» **WHAT NEEDS TO BE DONE**:
Copy out exactly the stretch below, from the line with "相性補完で選んだのねぇん♪" through the line with "Для нас важна", both included; the pictures stay out.

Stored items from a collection
+===+
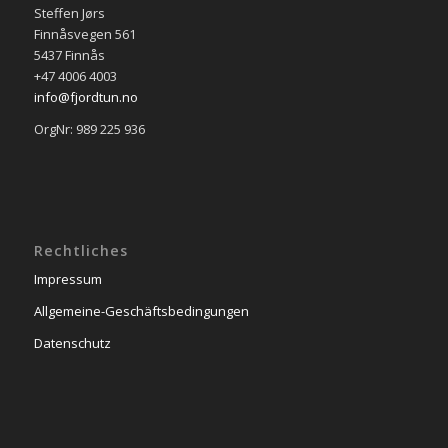
Steffen Jørs
Finnåsvegen 561
5437 Finnås
+47 4006 4003
info@fjordtun.no
OrgNr: 989 225 936
Rechtliches
Impressum
Allgemeine-Geschäftsbedingungen
Datenschutz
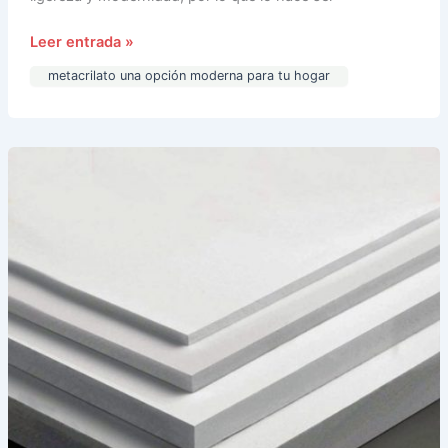
Leer entrada »
metacrilato una opción moderna para tu hogar
¿PVC
espumado?
Todo
lo
que
debes
saber
sobre
este
material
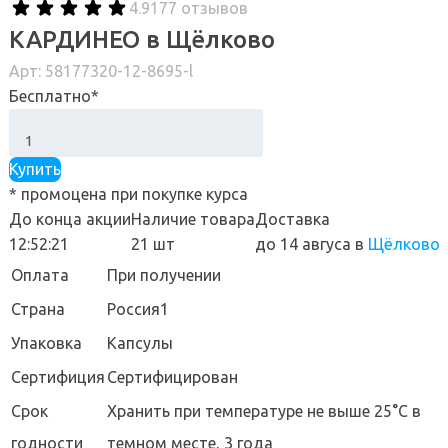
4.9
177 отзывов
КАРДИНЕО в Щёлково
Арт: 58177320-12-8695-l
Бесплатно*
Купить
* промоцена при покупке курса
До конца акции
Наличие товара
Доставка
12:52:20
21 шт
до 14 авгуса
в
Щёлково
Оплата
При получении
Страна
Россия1
Упаковка
Капсулы
Сертифиция
Сертифицирован
Cрок
Хранить при температуре не выше 25°С в
годности
темном месте, 3 года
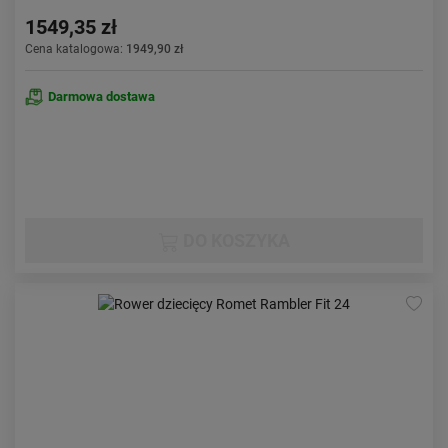
1549,35 zł
Cena katalogowa:
1949,90 zł
Darmowa dostawa
DO KOSZYKA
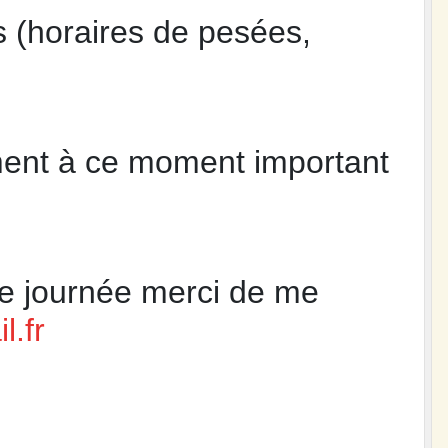
s (horaires de pesées,
ement à ce moment important
te journée merci de me
l.fr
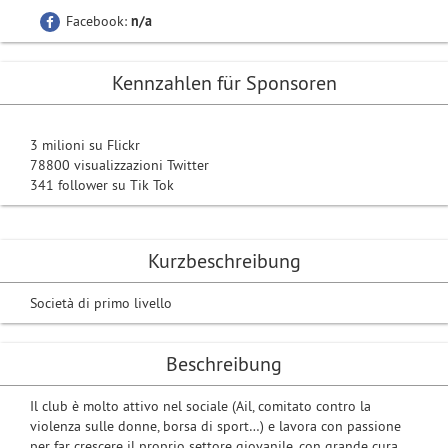
Facebook:
n/a
Kennzahlen für Sponsoren
3 milioni su Flickr
78800 visualizzazioni Twitter
341 follower su Tik Tok
Kurzbeschreibung
Società di primo livello
Beschreibung
Il club è molto attivo nel sociale (Ail, comitato contro la
violenza sulle donne, borsa di sport…) e lavora con passione
per far crescere il proprio settore giovanile, con grande cura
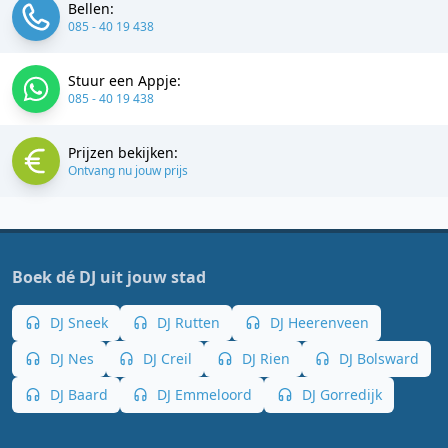
Bellen:
085 - 40 19 438
Stuur een Appje:
085 - 40 19 438
Prijzen bekijken:
Ontvang nu jouw prijs
Boek dé DJ uit jouw stad
DJ Sneek
DJ Rutten
DJ Heerenveen
DJ Nes
DJ Creil
DJ Rien
DJ Bolsward
DJ Baard
DJ Emmeloord
DJ Gorredijk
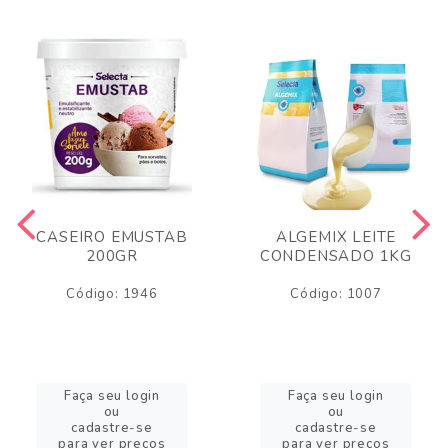
CASEIRO EMUSTAB
ALGEMIX LEITE
200GR
CONDENSADO 1KG
Código: 1946
Código: 1007
Faça seu login
Faça seu login
ou
ou
cadastre-se
cadastre-se
para ver preços
para ver preços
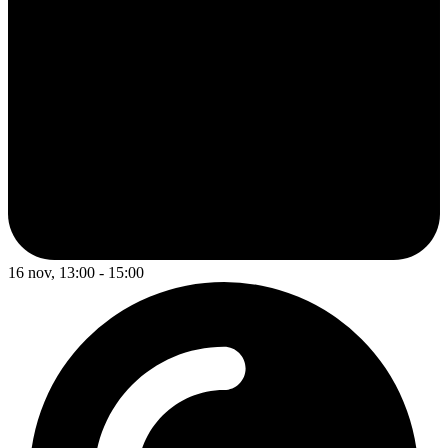
16 nov, 13:00 - 15:00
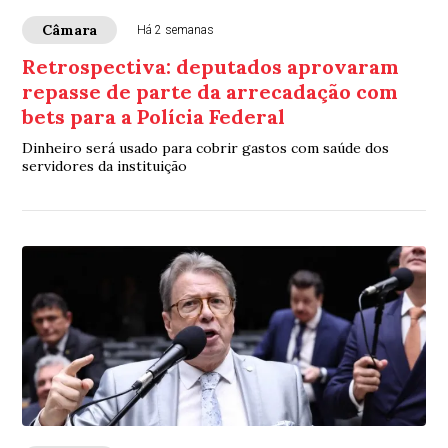
Câmara
Há 2 semanas
Retrospectiva: deputados aprovaram
repasse de parte da arrecadação com
bets para a Polícia Federal
Dinheiro será usado para cobrir gastos com saúde dos
servidores da instituição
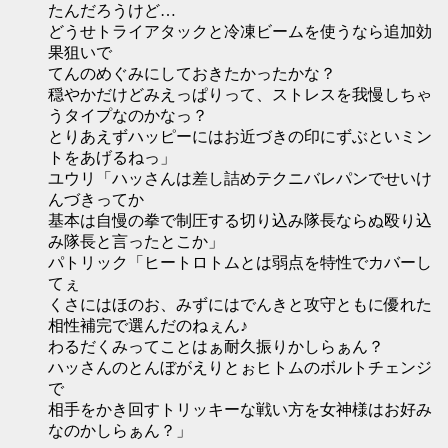
たんだろうけど…
どうせトライアタックと冷凍ビームを使うなら追加効
果狙いで
てんのめぐみにしておきたかったかな？
穏やかだけどみえっぱりって、ストレスを我慢しちゃ
うタイプなのかなっ？
とりあえずハッピーにはお近づきの印にずぶといミン
トをあげるねっ」
ユウリ「ハッさんは差し詰めテクニバレパンでせいけ
んづきってか
基本は自慢の拳で制圧する切り込み隊長ならぬ殴り込
み隊長と言ったとこか」
パトリック「ヒートロトムとは弱点を特性でカバーし
てぇ
くさにはほのお、みずにはでんきと攻守ともに優れた
相性補完で選んだのねぇん♪
わるだくみってことはぁ耐久振りかしらぁん？
ハッさんのとんぼがえりとぉヒトムのボルトチェンジ
で
相手をかき回すトリッキーな戦い方を女神様はお好み
なのかしらぁん？」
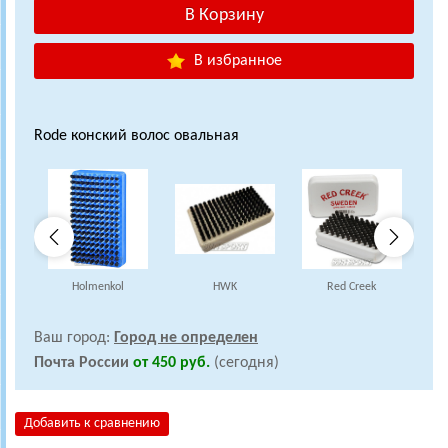
В избранное
Rode конский волос овальная
Holmenkol
HWK
Red Creek
Ваш город:
Город не определен
Почта России
от 450 руб.
(сегодня)
Добавить к сравнению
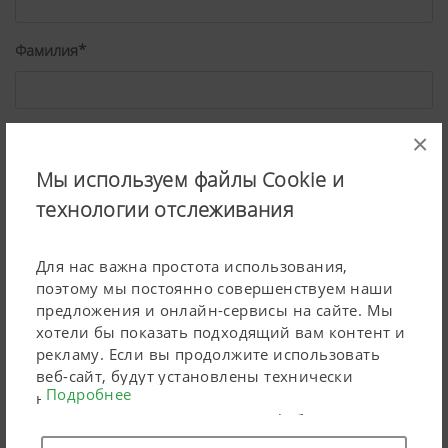
Фамилия*
Улица*
×
Мы используем файлы Cookie и
технологии отслеживания
Индекс*
Для нас важна простота использования,
поэтому мы постоянно совершенствуем наши
Город*
предложения и онлайн-сервисы на сайте. Мы
хотели бы показать подходящий вам контент и
рекламу. Если вы продолжите использовать
веб-сайт, будут установлены технически
Подробнее
Страна*
необходимые файлы cookie. Персональные
маркетинговые продукты Google будут
использовать файлы cookie только в том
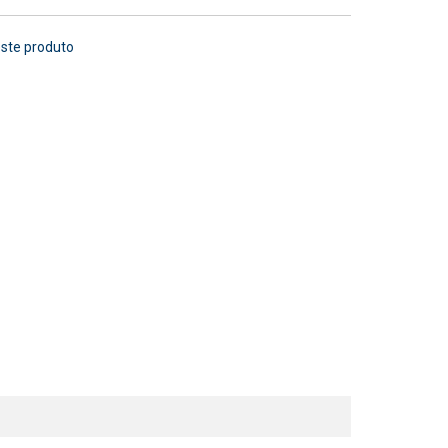
este produto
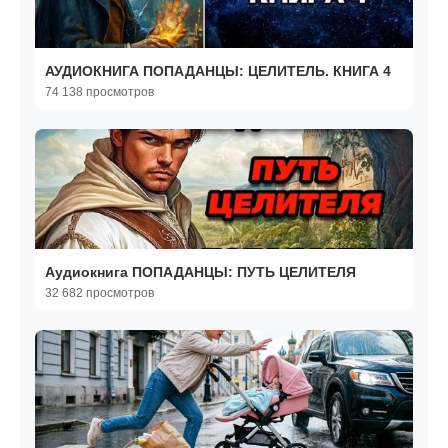
АУДИОКНИГА ПОПАДАНЦЫ: ЦЕЛИТЕЛЬ. КНИГА 4
74 138 просмотров
Аудиокнига ПОПАДАНЦЫ: ПУТЬ ЦЕЛИТЕЛЯ
32 682 просмотров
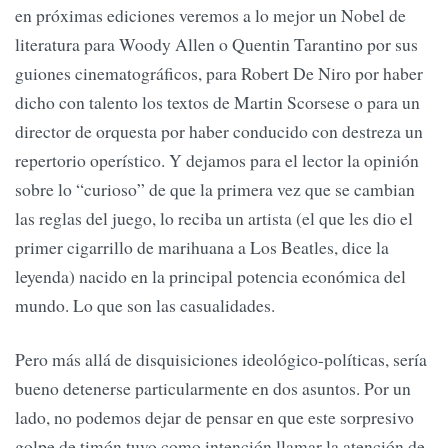
en próximas ediciones veremos a lo mejor un Nobel de
literatura para Woody Allen o Quentin Tarantino por sus
guiones cinematográficos, para Robert De Niro por haber
dicho con talento los textos de Martin Scorsese o para un
director de orquesta por haber conducido con destreza un
repertorio operístico. Y dejamos para el lector la opinión
sobre lo “curioso” de que la primera vez que se cambian
las reglas del juego, lo reciba un artista (el que les dio el
primer cigarrillo de marihuana a Los Beatles, dice la
leyenda) nacido en la principal potencia económica del
mundo. Lo que son las casualidades.
Pero más allá de disquisiciones ideológico-políticas, sería
bueno detenerse particularmente en dos asuntos. Por un
lado, no podemos dejar de pensar en que este sorpresivo
golpe de timón tuvo como intención llamar la atención de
+===+
» **RESULT OF THE TASK**:
相性補完で選んだのねぇん♪
わるだくみってことはぁ耐久振りかしらぁん？
ハッさんのとんぼがえりとぉヒトムのボルトチェンジ
で
相手をかき回すトリッキーな戦い方を女神様はお好み
なのかしらぁん？」
В избранное
Rode конский волос овальная
Holmenkol
HWK
Red Creek
Ваш город:
Город не определен
Почта России
от 450 руб.
(сегодня)
Добавить к сравнению
Фамилия*
Улица*
×
Мы используем файлы Cookie и
технологии отслеживания
Индекс*
Для нас важна простота использования,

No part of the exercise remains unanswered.